__Input material__.
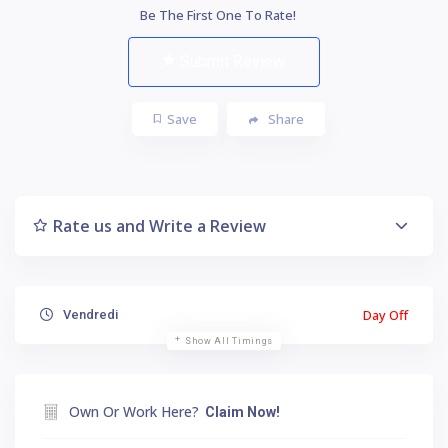
Be The First One To Rate!
Submit Review
Save
Share
Rate us and Write a Review
Day Off
Vendredi
Show All Timings
Own Or Work Here?
Claim Now!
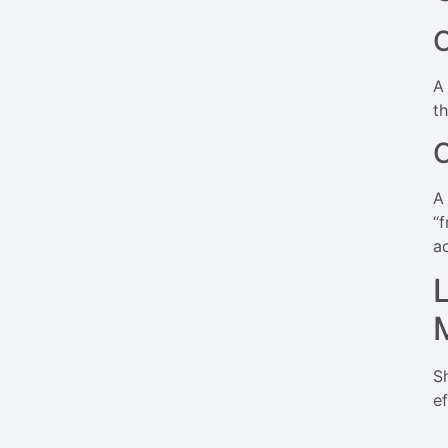
C
A
t
A
“
a
S
ef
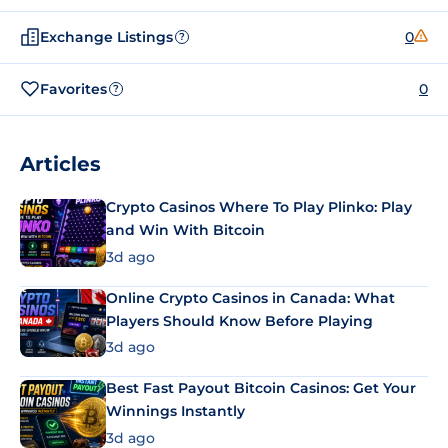
Exchange Listings
0
?
Favorites
0
?
Articles
Crypto Casinos Where To Play Plinko: Play
and Win With Bitcoin
3d ago
Online Crypto Casinos in Canada: What
Players Should Know Before Playing
3d ago
Best Fast Payout Bitcoin Casinos: Get Your
Winnings Instantly
3d ago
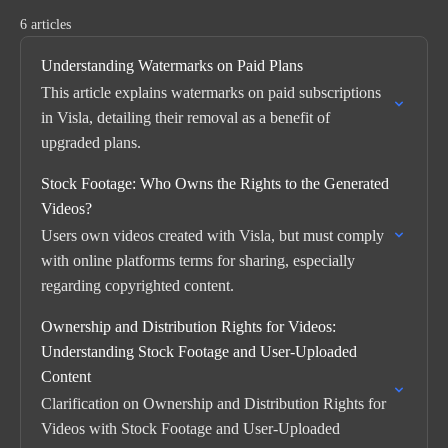
6 articles
Understanding Watermarks on Paid Plans
This article explains watermarks on paid subscriptions
in Visla, detailing their removal as a benefit of
upgraded plans.
Stock Footage: Who Owns the Rights to the Generated
Videos?
Users own videos created with Visla, but must comply
with online platforms terms for sharing, especially
regarding copyrighted content.
Ownership and Distribution Rights for Videos:
Understanding Stock Footage and User-Uploaded
Content
Clarification on Ownership and Distribution Rights for
Videos with Stock Footage and User-Uploaded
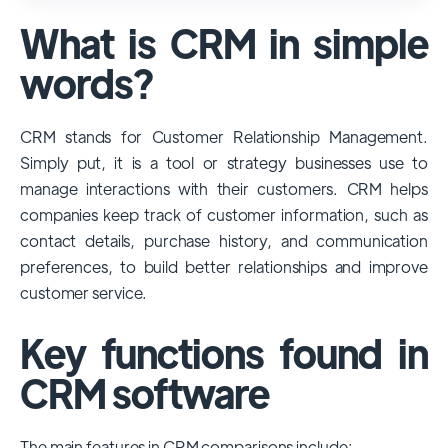
used and popular CRM systems globally. It
What is CRM in simple
has a significant market share, especially
among large enterprises, due to its
words?
extensive features, customizability, and
integrations with various business tools. Its
CRM stands for Customer Relationship Management.
dominance is particularly evident in
Simply put, it is a tool or strategy businesses use to
industries that require complex sales and
manage interactions with their customers. CRM helps
customer management processes.
companies keep track of customer information, such as
However, other CRMs like HubSpot,
contact details, purchase history, and communication
Pipedrive and Freshsales also have
preferences, to build better relationships and improve
substantial user bases, particularly in specific
customer service.
niches or small businesses.
Key functions found in
CRM software
The main features in CRM comparisons include:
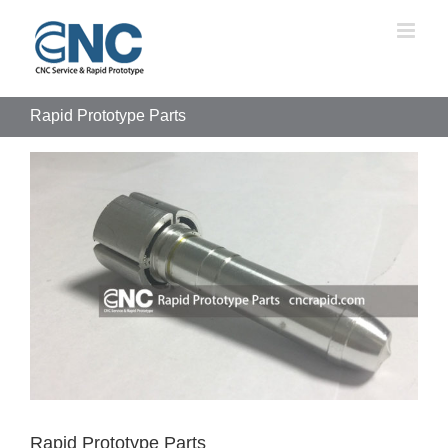
Skip
to
content
Rapid Prototype Parts
View
Larger
Image
Rapid Prototype Parts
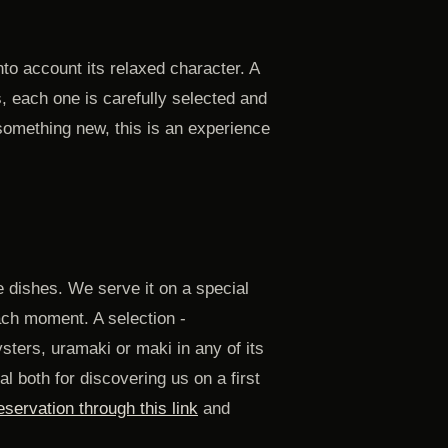
to account its relaxed character. A
, each one is carefully selected and
 something new, this is an experience
 dishes. We serve it on a special
ach moment. A selection -
sters, uramaki or maki in any of its
l both for discovering us on a first
servation through this link
and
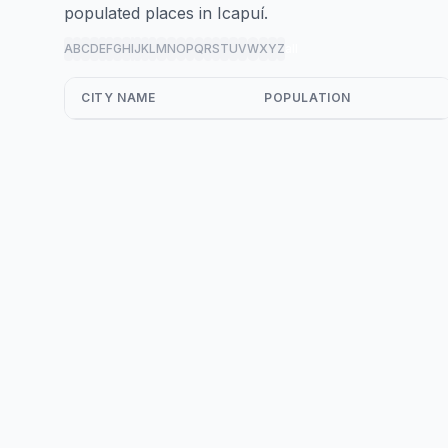
populated places in Icapuí.
A
B
C
D
E
F
G
H
I
J
K
L
M
N
O
P
Q
R
S
T
U
V
W
X
Y
Z
all
CITY NAME
POPULATION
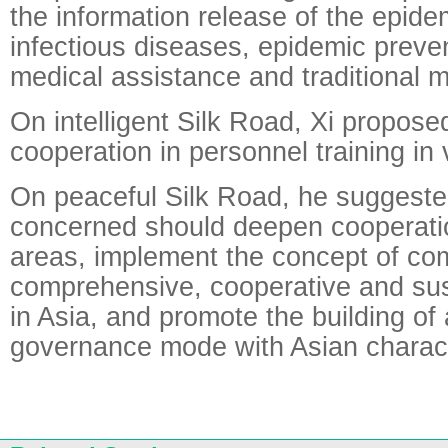
the information release of the epidem
infectious diseases, epidemic preven
medical assistance and traditional 
On intelligent Silk Road, Xi propos
cooperation in personnel training in 
On peaceful Silk Road, he suggested
concerned should deepen cooperatio
areas, implement the concept of c
comprehensive, cooperative and sus
in Asia, and promote the building of 
governance mode with Asian charact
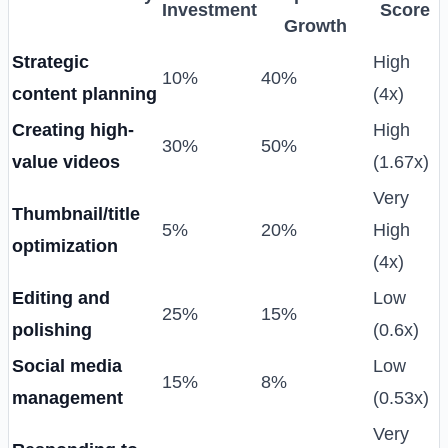
Investment
Score
Growth
Strategic
High
10%
40%
content planning
(4x)
Creating high-
High
30%
50%
value videos
(1.67x)
Very
Thumbnail/title
5%
20%
High
optimization
(4x)
Editing and
Low
25%
15%
polishing
(0.6x)
Social media
Low
15%
8%
management
(0.53x)
Very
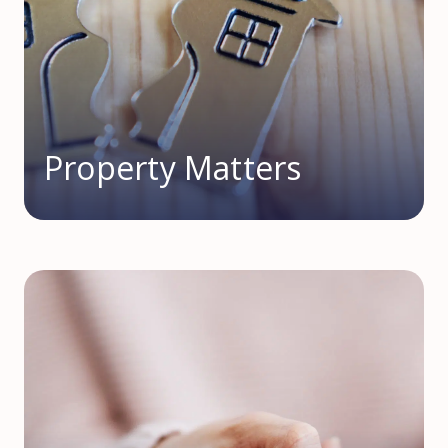
Property Matters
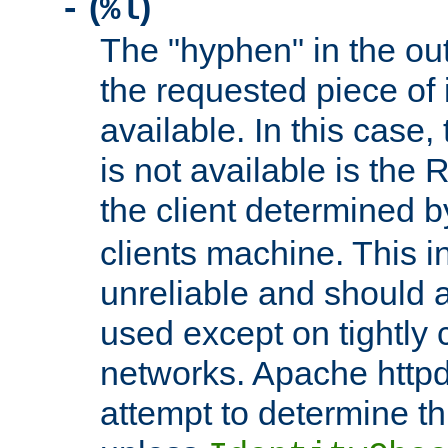
(
)
-
%l
The "hyphen" in the out
the requested piece of 
available. In this case,
is not available is the 
the client determined 
clients machine. This i
unreliable and should 
used except on tightly c
networks. Apache httpd
attempt to determine th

__Brief__. Pictures stay out; everything else in the listing above is to be repeated exactly.

__Answer to this task__.
Be The First One To Rate!
Submit Review
Save
Share
Rate us and Write a Review
Day Off
Vendredi
Show All Timings
Own Or Work Here?
Claim Now!
C
A
t
A
“
a
S
ef
Exchange Listings
0
?
Favorites
0
?
Articles
Crypto Casinos Where To Play Plinko: Play
and Win With Bitcoin
3d ago
Online Crypto Casinos in Canada: What
Players Should Know Before Playing
3d ago
Best Fast Payout Bitcoin Casinos: Get Your
Winnings Instantly
3d ago
6 articles
Understanding Watermarks on Paid Plans
This article explains watermarks on paid subscriptions
in Visla, detailing their removal as a benefit of
upgraded plans.
Stock Footage: Who Owns the Rights to the Generated
Videos?
Users own videos created with Visla, but must comply
with online platforms terms for sharing, especially
regarding copyrighted content.
Ownership and Distribution Rights for Videos:
Understanding Stock Footage and User-Uploaded
Content
Clarification on Ownership and Distribution Rights for
Videos with Stock Footage and User-Uploaded
used and popular CRM systems globally. It
What is CRM in simple
has a significant market share, especially
among large enterprises, due to its
words?
extensive features, customizability, and
integrations with various business tools. Its
CRM stands for Customer Relationship Management.
dominance is particularly evident in
Simply put, it is a tool or strategy businesses use to
industries that require complex sales and
manage interactions with their customers. CRM helps
customer management processes.
companies keep track of customer information, such as
However, other CRMs like HubSpot,
contact details, purchase history, and communication
Pipedrive and Freshsales also have
preferences, to build better relationships and improve
substantial user bases, particularly in specific
customer service.
niches or small businesses.
Key functions found in
CRM software
The main features in CRM comparisons include:
Skip
to
content
Rapid Prototype Parts
View
Larger
Image
Rapid Prototype Parts
to account its relaxed character. A
, each one is carefully selected and
 something new, this is an experience
 dishes. We serve it on a special
ach moment. A selection -
sters, uramaki or maki in any of its
l both for discovering us on a first
servation through this link
and
populated places in Icapuí.
A
B
C
D
E
F
G
H
I
J
K
L
M
N
O
P
Q
R
S
T
U
V
W
X
Y
Z
all
CITY NAME
POPULATION
the information release of the epidem
infectious diseases, epidemic preven
medical assistance and traditional 
On intelligent Silk Road, Xi propos
cooperation in personnel training in 
On peaceful Silk Road, he suggested
concerned should deepen cooperatio
areas, implement the concept of c
comprehensive, cooperative and sus
in Asia, and promote the building of 
governance mode with Asian charact
Investment
Score
Growth
Strategic
High
10%
40%
content planning
(4x)
Creating high-
High
30%
50%
value videos
(1.67x)
Very
Thumbnail/title
5%
20%
High
optimization
(4x)
Editing and
Low
25%
15%
polishing
(0.6x)
Social media
Low
15%
8%
management
(0.53x)
Very
Property Matters
(
)
-
%l
The "hyphen" in the out
the requested piece of 
available. In this case,
is not available is the 
the client determined 
clients machine. This i
unreliable and should 
used except on tightly c
networks. Apache httpd
attempt to determine th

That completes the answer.